Food conversion ratio is related to the Pachana property of drug. The percentage changes in all groups were very minute when compared to the initial values. It shows that drugs did not show any significant impact on Pachana. The reason involved may be short duration of drug administration adopted in this study.

Though we expect hypothetically that Vipaka would cause the effect accordingly i.e. Srishta Vinmutrata (easy excretion) or Baddha Vinmutrata (difficulty in excretion), however always drug may not show desired effect as expected as the action of the drug depends on physiology and pathology of the individual and also on several factors like dose, potency of drug, Desha (place), Kala (time), proper digestion and metabolism etc. Acarya Nagarjuna states that, the Vipaka (post digestive effect) also changes according to the Dravya (substance), dose, Samskara (processing), Satmya (habits), Agni Bala (digestive power), Desha (place), Kala (time) and Samyoga (combination) (Narasimha, Sankara Menon, 1928). It is the peculiarity of Ayurvedic drugs that they act in pathological condition, but not show the same effect in normal physiological condition. For example, Sudarshana lowers the temperature in condition of fever, but if given in normal condition it doesn't causes lowering of temperature. It is also very true with allopathic drugs also. Thus there is uncertainty in action of drug which depends on several conditions.

Effect of Vipaka (post digestive effect), Veerya (potency) etc. will depend on the conversion of drug during digestion and metabolism at various levels. If at the level of Vipaka (post digestive effect) breakdown and re-synthesis doesn't happen (Arabdhata remain unchanged), then drug will not show the effect at the level of Koshtha.
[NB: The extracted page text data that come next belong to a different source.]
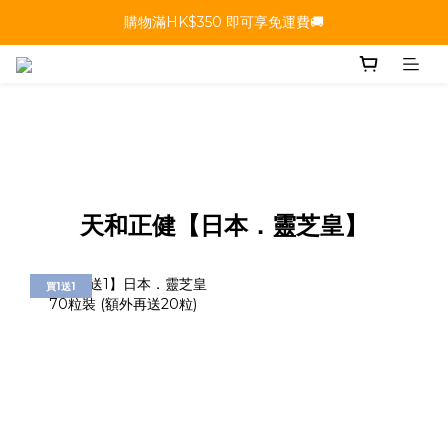
購物滿HK$350 即可享免運費🚚
天和正健【日本．靈芝皇】
買1送1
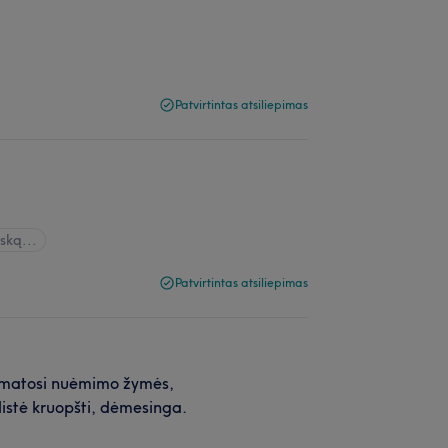
Patvirtintas atsiliepimas
ską...
Patvirtintas atsiliepimas
ų matosi nuėmimo žymės,
alistė kruopšti, dėmesinga.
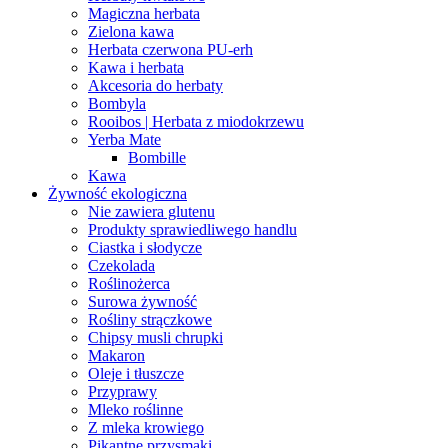
Magiczna herbata
Zielona kawa
Herbata czerwona PU-erh
Kawa i herbata
Akcesoria do herbaty
Bombyla
Rooibos | Herbata z miodokrzewu
Yerba Mate
Bombille
Kawa
Żywność ekologiczna
Nie zawiera glutenu
Produkty sprawiedliwego handlu
Ciastka i słodycze
Czekolada
Roślinożerca
Surowa żywność
Rośliny strączkowe
Chipsy musli chrupki
Makaron
Oleje i tłuszcze
Przyprawy
Mleko roślinne
Z mleka krowiego
Pikantne przysmaki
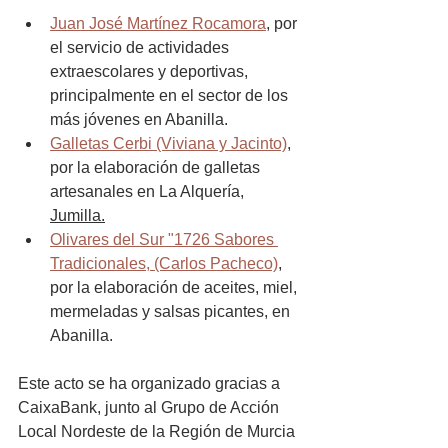
Juan José Martínez Rocamora
, por 
el servicio de actividades 
extraescolares y deportivas, 
principalmente en el sector de los 
más jóvenes en Abanilla.
Galletas Cerbi (Viviana y Jacinto)
, 
por la elaboración de galletas 
artesanales en La Alquería, 
Jumilla.
Olivares del Sur "1726 Sabores 
Tradicionales, (Carlos Pacheco)
, 
por la elaboración de aceites, miel, 
mermeladas y salsas picantes, en 
Abanilla.
Este acto se ha organizado gracias a 
CaixaBank, junto al Grupo de Acción 
Local Nordeste de la Región de Murcia 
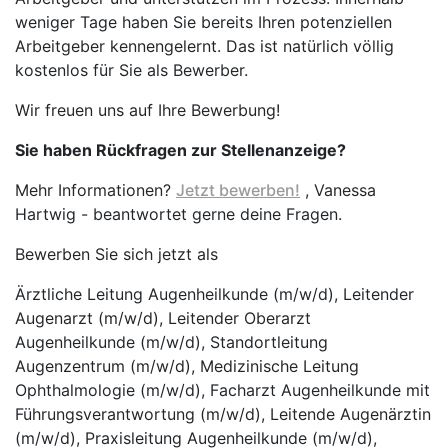
weniger Tage haben Sie bereits Ihren potenziellen
Arbeitgeber kennengelernt. Das ist natürlich völlig
kostenlos für Sie als Bewerber.
Wir freuen uns auf Ihre Bewerbung!
Sie haben Rückfragen zur Stellenanzeige?
Mehr Informationen?
Jetzt bewerben!
, Vanessa
Hartwig - beantwortet gerne deine Fragen.
Bewerben Sie sich jetzt als
Ärztliche Leitung Augenheilkunde (m/w/d), Leitender
Augenarzt (m/w/d), Leitender Oberarzt
Augenheilkunde (m/w/d), Standortleitung
Augenzentrum (m/w/d), Medizinische Leitung
Ophthalmologie (m/w/d), Facharzt Augenheilkunde mit
Führungsverantwortung (m/w/d), Leitende Augenärztin
(m/w/d), Praxisleitung Augenheilkunde (m/w/d),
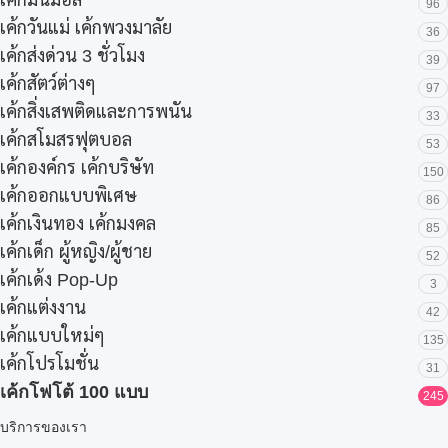
เค้กมินิมอล
96
เค้กวันแม่ เค้กพวงมาลัย
36
เค้กส่งด่วน 3 ชั่วโมง
39
เค้กสัตว์ต่างๆ
97
เค้กสิ่งเสพติดและการพนัน
33
เค้กสโมสรฟุตบอล
53
เค้กองค์กร เค้กบริษัท
150
เค้กออกแบบพิเศษ
86
เค้กเงินทอง เค้กมงคล
85
เค้กเด็ก ผู้หญิง/ผู้ชาย
52
เค้กเด้ง Pop-Up
3
เค้กแต่งงาน
42
เค้กแบบใหม่ๆ
135
เค้กโปรโมชั่น
31
เค้กโฟโต้ 100 แบบ
245
บริการของเรา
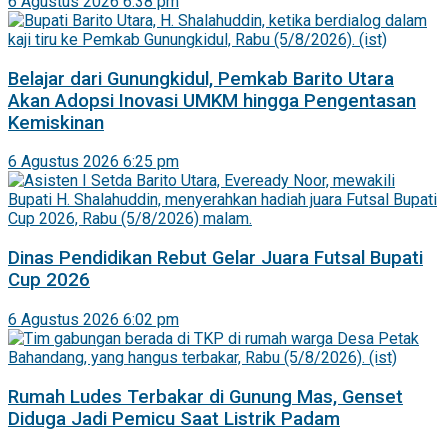
6 Agustus 2026 6:38 pm
Belajar dari Gunungkidul, Pemkab Barito Utara
Akan Adopsi Inovasi UMKM hingga Pengentasan
Kemiskinan
6 Agustus 2026 6:25 pm
Dinas Pendidikan Rebut Gelar Juara Futsal Bupati
Cup 2026
6 Agustus 2026 6:02 pm
Rumah Ludes Terbakar di Gunung Mas, Genset
Diduga Jadi Pemicu Saat Listrik Padam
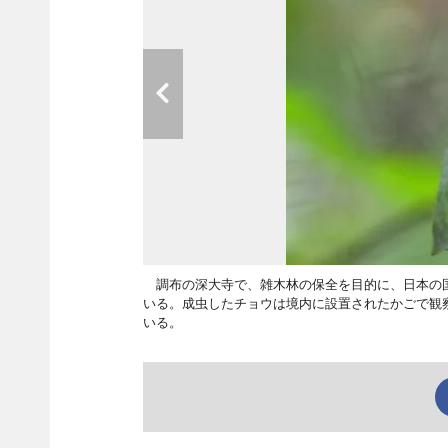
調布の深大寺で、雑木林の保全を目的に、日本の国
いる。成虫したチョウは境内に設置されたかごで観
いる。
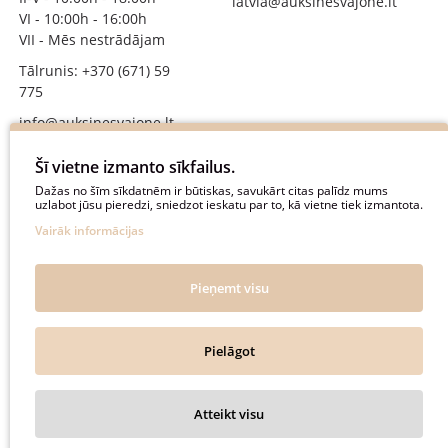
latvia@auksinesvajone.lt
VI - 10:00h - 16:00h
VII - Mēs nestrādājam
Tālrunis: +370 (671) 59
775
info@auksinesvajone.lt
SEKOJIET MUMS
Šī vietne izmanto sīkfailus.
Dažas no šīm sīkdatnēm ir būtiskas, savukārt citas palīdz mums
uzlabot jūsu pieredzi, sniedzot ieskatu par to, kā vietne tiek izmantota.
auksinesvajone
Vairāk informācijas
auksine_svajone
@auksinesvajone3600
Pieņemt visu
@auksine_svajone
Pielāgot
Auksinė Svajonė © 2018. All rights reserved.
Atteikt visu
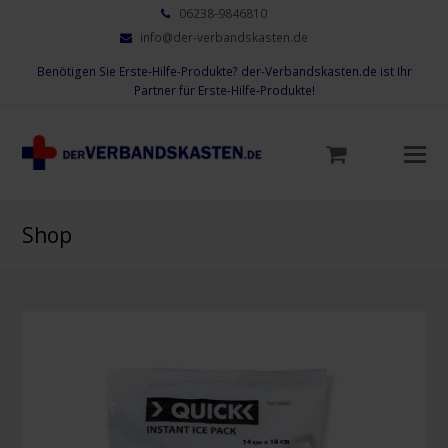
06238-9846810
info@der-verbandskasten.de
Benötigen Sie Erste-Hilfe-Produkte? der-Verbandskasten.de ist Ihr
Partner für Erste-Hilfe-Produkte!
Mo
M
öf
Shop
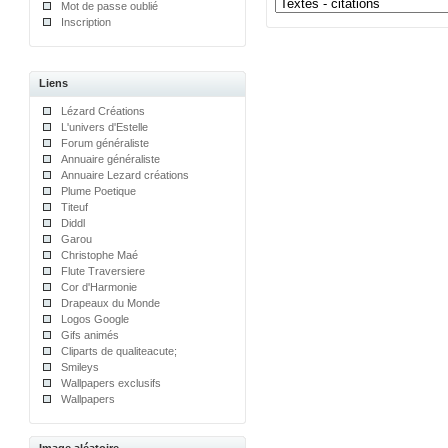
Mot de passe oublié
Inscription
Liens
Lézard Créations
L'univers d'Estelle
Forum généraliste
Annuaire généraliste
Annuaire Lezard créations
Plume Poetique
Titeuf
Diddl
Garou
Christophe Maé
Flute Traversiere
Cor d'Harmonie
Drapeaux du Monde
Logos Google
Gifs animés
Cliparts de qualiteacute;
Smileys
Wallpapers exclusifs
Wallpapers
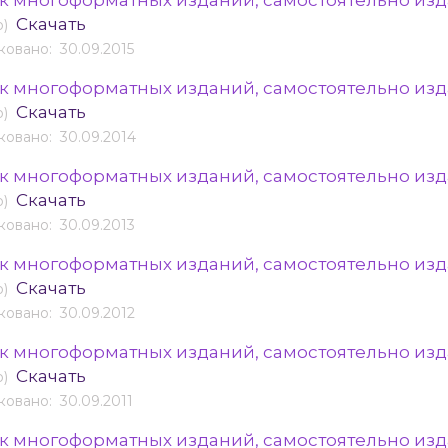
к многоформатных изданий, самостоятельно изда
Скачать
b)
овано: 30.09.2015
к многоформатных изданий, самостоятельно изда
Скачать
b)
овано: 30.09.2014
к многоформатных изданий, самостоятельно изда
Скачать
b)
овано: 30.09.2013
к многоформатных изданий, самостоятельно изда
Скачать
b)
овано: 30.09.2012
к многоформатных изданий, самостоятельно изда
Скачать
b)
овано: 30.09.2011
к многоформатных изданий, самостоятельно изда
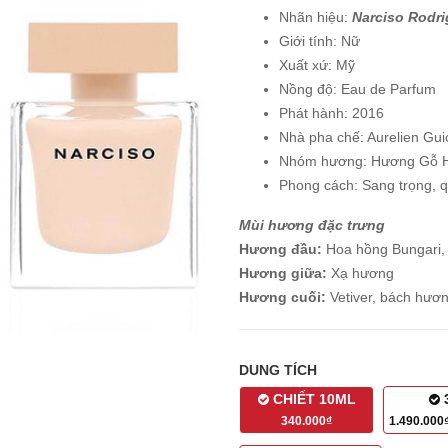
Nhãn hiệu:
Narciso Rodr
Giới tính: Nữ
Xuất xứ: Mỹ
Nồng độ: Eau de Parfum
Phát hành: 2016
Nhà pha chế: Aurelien Gui
Nhóm hương: Hương Gỗ H
Phong cách: Sang trọng, q
Mùi hương đặc trưng
Hương đầu:
Hoa hồng Bungari,
Hương giữa:
Xạ hương
Hương cuối:
Vetiver, bách hươn
DUNG TÍCH
CHIẾT 10ML
340.000₫
1.490.00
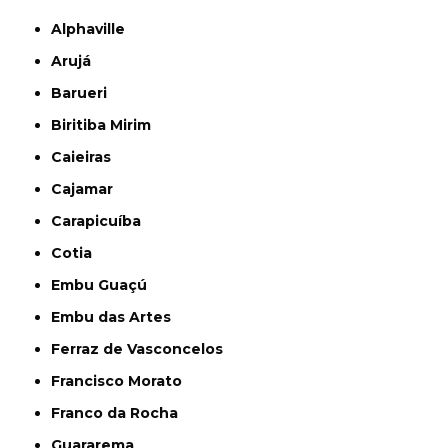
Alphaville
Arujá
Barueri
Biritiba Mirim
Caieiras
Cajamar
Carapicuíba
Cotia
Embu Guaçú
Embu das Artes
Ferraz de Vasconcelos
Francisco Morato
Franco da Rocha
Guararema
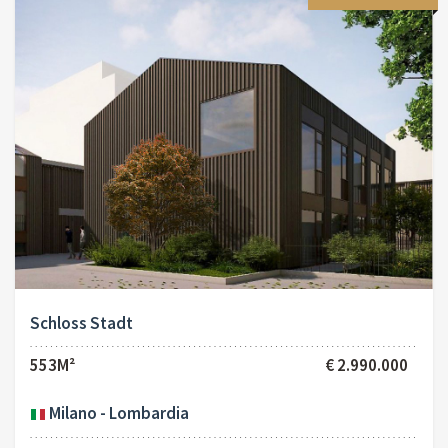
Schloss Stadt
553M²
€ 2.990.000
Milano - Lombardia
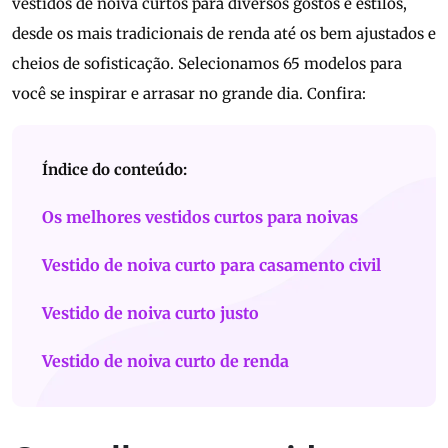
vestidos de noiva curtos para diversos gostos e estilos,
desde os mais tradicionais de renda até os bem ajustados e
cheios de sofisticação. Selecionamos 65 modelos para
você se inspirar e arrasar no grande dia. Confira:
Índice do conteúdo:
Os melhores vestidos curtos para noivas
Vestido de noiva curto para casamento civil
Vestido de noiva curto justo
Vestido de noiva curto de renda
It may act at the level of Dhatu (tissues) by the effect of Veerya (potency). If at the level of Veerya (potency) also, conversion will not take place then drug will act by the Prabhava (cause for specific action) or Rasa (taste) and Guna (property). Because action of Rasa (taste) and Guna (property) is sure and not depends on resynthesis or conversion during digestion. Because of this uncertainty of Karma (action) at various levels it is said that, some substances act in accordance with their rasa (taste), others in accordance with their Vipaka (post digestive effect), and yet others in accordance with their Guna (property) or Veerya (potency) or Prabhava (cause for specific action) (Paradakara Hari S S, 2010c).

CONCLUSION:

In the chosen dose and duration of pharmacological study selected Samana and Vicitra Pratyayarabdha drugs showed apparent impact on Koshtha related parameters as per their Vipakas (post digestive effects) although the observed results are non-significant. Thus this study provides unequivocal basis to concept of Arabdata of Ayurveda. However the same set of drugs may be tried in higher doses as well as in longer duration to draw meaningful conclusion on related parameters and also cross study may be designed in which Madhura Vipaka (sweet post digestive effect) drugs would administered in condition of Baddhavitkata (difficulty in excretion) and Katu Vipaka (pungent post digestive effect) drugs would administered in condition of Srishtavitkata (easy excretion).